De advocaat van de dochter heeft bij brief van 13 november 2015 op die conclusie gereageerd.

3 Beoordeling van het middel

3.1

In cassatie kan van het volgende worden uitgegaan.

(i) [de vader] (hierna: de erflater) heeft bij uiterste wilsbeschikking van 12 januari 1976 (hierna ook: het testament) zijn erfgenamen bij versterf tot enig erfgenamen benoemd en op de voet van het destijds geldende art. 1167 (oud) BW een ouderlijke boedelverdeling gemaakt waarbij hij aan zijn echtgenote alle tot zijn nalatenschap toebehorende baten heeft toegedeeld en aan zijn overige erfgenamen een vordering ten laste van haar wegens overbedeling. Verder heeft de erflater in het testament, voor zover van belang, het volgende bepaald:

“III. Mede ter voldoening aan mijn morele verplichting, mijn echtgenote na mijn overlijden zo goed mogelijk verzorgd achter te laten bepaal ik, dat de vorderingen uit hoofde van overbedeling (…) eerst opeisbaar zullen zijn bij overlijden van mijn echtgenote, wanneer zij onder curatele mocht worden gesteld, in staat van faillissement mocht worden verklaard, of surséance van betaling mocht aanvragen, of weigeren mocht de onder VI. bedoelde zekerheid te stellen (…)

(…)

V. Mijn erfgenamen zijn verplicht om binnen drie maanden na mijn overlijden de boedelverdeling met bijbehorende rechten en verplichtingen schriftelijk te bekrachtigen en om binnen een jaar na mijn overlijden een notariële akte te doen verlijden, waarbij de waarde bij mijn overlijden van ieders erfdeel uit mijn nalatenschap zal worden vastgesteld en de boedelverdeling met bijbehorende rechten en verplichtingen door de erfgenamen voor zoveel nodig zal worden geëffectueerd.

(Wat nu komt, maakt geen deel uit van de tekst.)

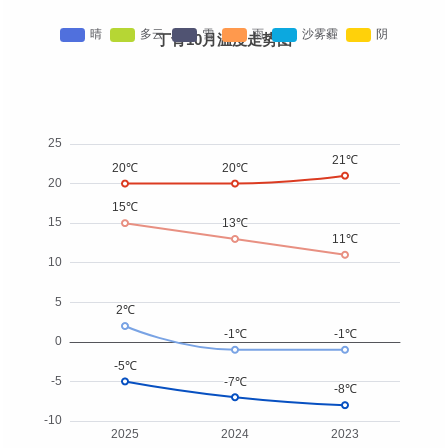
丁青10月温度走势图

VI. Mijn (…) echtgenote zal verplicht zijn bij laatstbedoelde akte zekerheid te stellen voor de betaling van de uit overbedeling aan mijn overige erfgenamen verschuldigde hoofdsommen, zulks naar redelijkheid en billijkheid voor beide partijen. (…)”

(ii) De moeder is de echtgenote van de erflater. Uit het huwelijk van de moeder en de erflater zijn de dochter en twee zonen geboren.

(iii) De erflater is op 18 mei 2006 overleden.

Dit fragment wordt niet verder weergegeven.